Cada empresa poderia cadastrar um número de motoristas equivalente a 15% da frota de táxis de Confins – atualmente, há cerca de 220 taxistas na cidade, que atuam principalmente no atendimento ao público que desembarca no aeroporto. Uber, Cabify e afins teriam ainda de compartilhar com a administração municipal as informações referentes a corridas.

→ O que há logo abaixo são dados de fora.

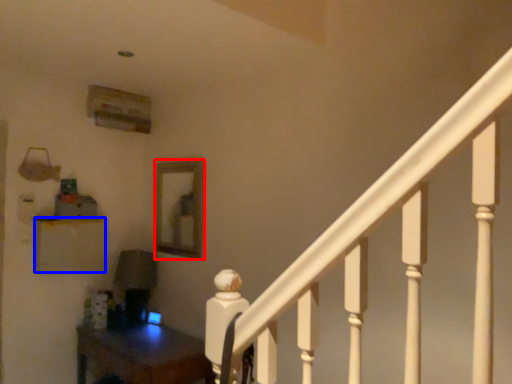 Question: Which object is closer to the camera taking this photo, mirror (highlighted by a red box) or furniture (highlighted by a blue box)?

Choices:
 (A) mirror
 (B) furniture

Answer: (B) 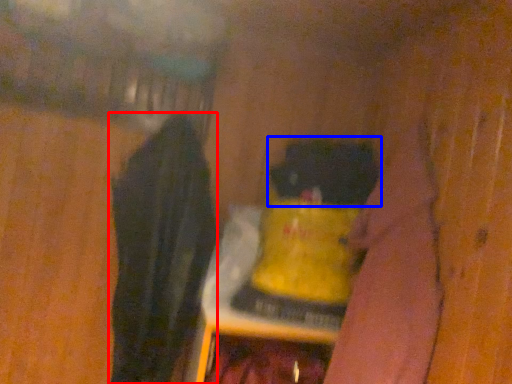 Question: Among these objects, which one is nearest to the camera, clothing (highlighted by a red box) or animal (highlighted by a blue box)?

Choices:
 (A) clothing
 (B) animal

Answer: (A) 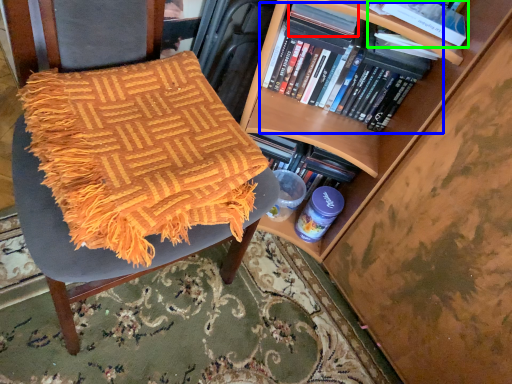 Question: Considering the real-world distances, which object is closest to paperback book (highlighted by a red box)? book (highlighted by a blue box) or book (highlighted by a green box).

Choices:
 (A) book
 (B) book

Answer: (A) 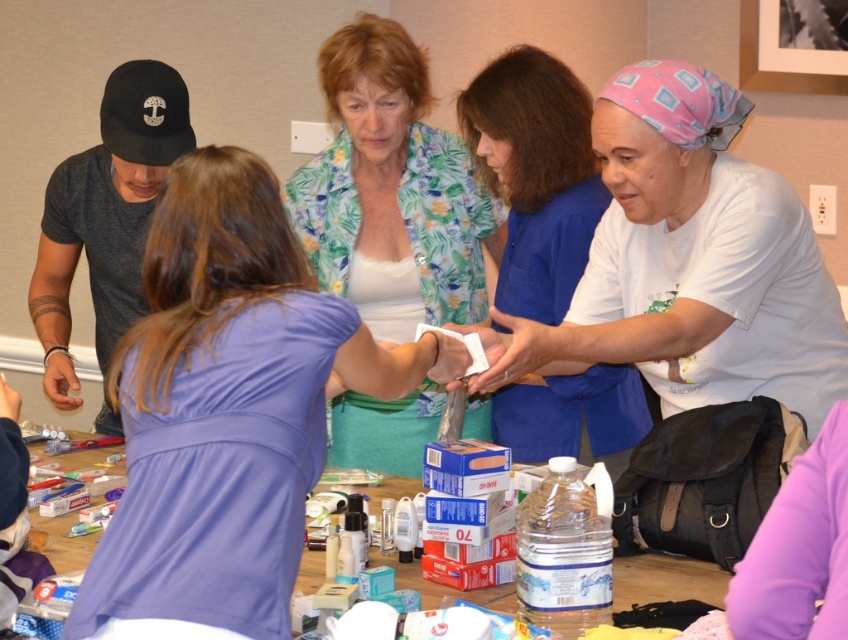 Consider the image. Does floral fabric blouse at center have a lesser height compared to dark gray cotton t-shirt at left?

In fact, floral fabric blouse at center may be taller than dark gray cotton t-shirt at left.

Does floral fabric blouse at center have a smaller size compared to dark gray cotton t-shirt at left?

Yes.

Is point (385, 305) in front of point (127, 224)?

That is True.

In order to click on floral fabric blouse at center in this screenshot , I will do `click(391, 189)`.

Is white matte shirt at center bigger than floral fabric blouse at center?

Actually, white matte shirt at center might be smaller than floral fabric blouse at center.

Can you confirm if white matte shirt at center is positioned to the right of floral fabric blouse at center?

Yes, white matte shirt at center is to the right of floral fabric blouse at center.

Does point (671, 120) lie behind point (353, 40)?

No.

This screenshot has height=640, width=848. Find the location of `white matte shirt at center`. white matte shirt at center is located at coordinates (701, 257).

Who is shorter, floral fabric blouse at center or pink fabric headscarf at upper right?

Standing shorter between the two is pink fabric headscarf at upper right.

Who is lower down, floral fabric blouse at center or pink fabric headscarf at upper right?

Positioned lower is pink fabric headscarf at upper right.

Is point (333, 291) positioned behind point (499, 97)?

Yes, it is behind point (499, 97).

Find the location of a particular element. Image resolution: width=848 pixels, height=640 pixels. floral fabric blouse at center is located at coordinates (391, 189).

Para os motoristas, há uma lista de obrigações: ser maior de 21 anos, ser habilitado há mais de três anos, realização de uma apólice de seguros de pelo menos R$ 15 mil e passar por um curso de formação a ser definido pelo município. O projeto de lei restringe ainda que o motorista trabalhe simultaneamente com empresas diferentes – bem diferente da realidade, já que a grande maioria dos profissionais usa diferentes aplicativos.

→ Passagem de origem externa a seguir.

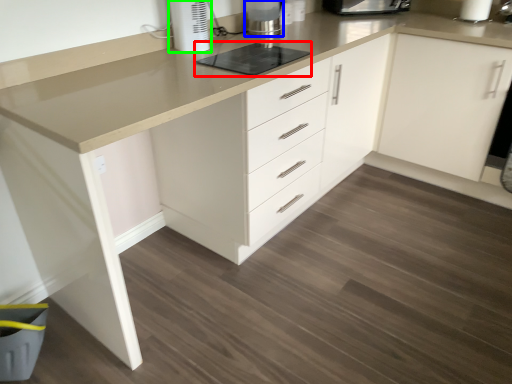 Question: Estimate the real-world distances between objects in this image. Which object is closer to appliance (highlighted by a red box), home appliance (highlighted by a blue box) or home appliance (highlighted by a green box)?

Choices:
 (A) home appliance
 (B) home appliance

Answer: (B) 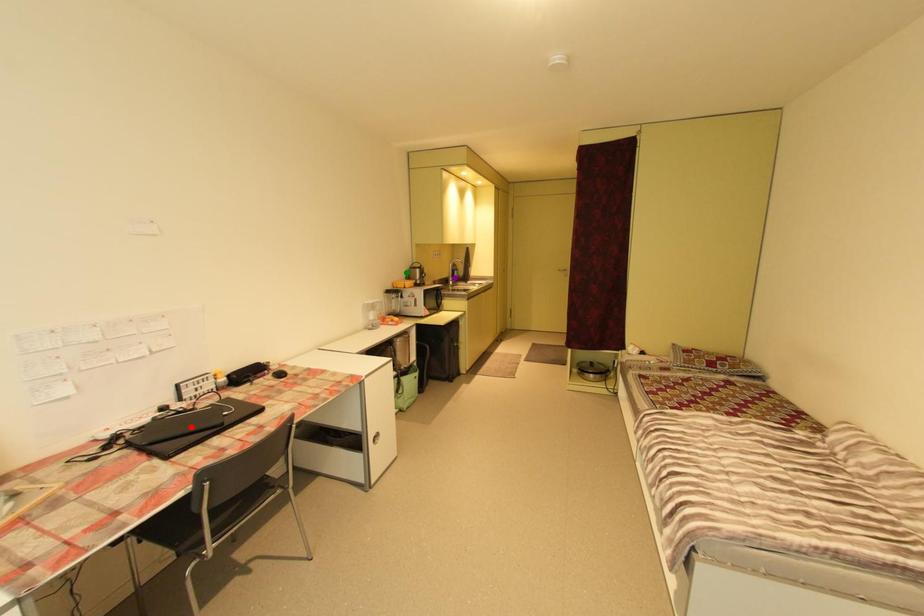 Order these from nearest to farthest:
green point, purple point, red point

purple point
green point
red point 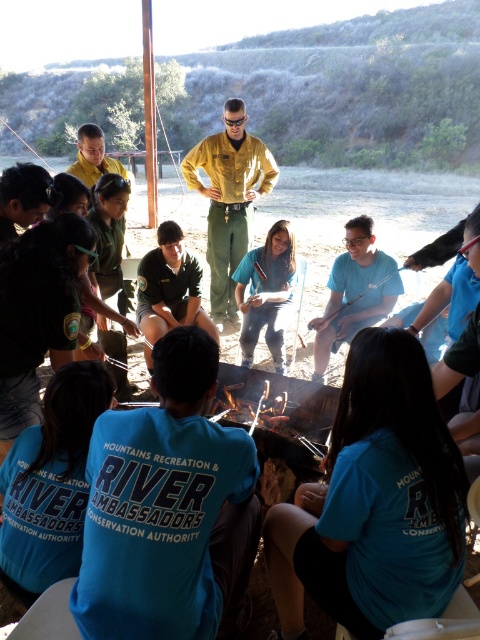 Does blue cotton shirt at center have a lesser height compared to yellow uniform at center?

Yes.

Does blue cotton shirt at center have a smaller size compared to yellow uniform at center?

Indeed, blue cotton shirt at center has a smaller size compared to yellow uniform at center.

This screenshot has width=480, height=640. What do you see at coordinates (168, 509) in the screenshot? I see `blue cotton shirt at center` at bounding box center [168, 509].

Locate an element on the screen. blue cotton shirt at center is located at coordinates (168, 509).

Between blue t-shirt at center and blue fabric shirt at center, which one is positioned higher?

Positioned higher is blue fabric shirt at center.

Can you confirm if blue t-shirt at center is bigger than blue fabric shirt at center?

Indeed, blue t-shirt at center has a larger size compared to blue fabric shirt at center.

The height and width of the screenshot is (640, 480). What are the coordinates of `blue t-shirt at center` in the screenshot? It's located at (354, 292).

Which is more to the right, blue cotton shirt at center or matte blue shirt at center?

From the viewer's perspective, matte blue shirt at center appears more on the right side.

The width and height of the screenshot is (480, 640). What do you see at coordinates (168, 509) in the screenshot? I see `blue cotton shirt at center` at bounding box center [168, 509].

This screenshot has height=640, width=480. I want to click on blue cotton shirt at center, so click(168, 509).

Atualmente, já há uma restrição para atuação de taxistas no aeroporto. Apenas os motoristas credenciados por quatro cooperativas sediadas nas cidades de Confins, Lagoa Santa e Belo horizonte podem pegar passageiros na área de desembarque. 

O que dizem os aplicativos

Para a Uber, a aprovação do projeto pela Câmara de Confins foi feita de maneira arbitrária e silenciosa, estabelecendo na cidade uma proibição disfarçada de lei. "O processo foi desnecessariamente atropelado, sem que houvesse uma discussão com motoristas parceiros e os milhares de usuários do serviço, todos prejudicados pelas inúmeras restrições previstas nesta lei ineficiente e inconstitucional”, informou a empresa, em nota, destacando ainda que o projeto atrapalha as milhares de pessoas que usam o serviço entre Belo Horizonte e o aeroporto internacional.

A prefeitura de Confins foi procurada pela reportagem, mas ainda não se manifestou sobre o assunto. A reportagem tentou contato com o diretor administrativo da Câmara Municipal de Confins, mas ele não foi localizado na tarde desta sexta.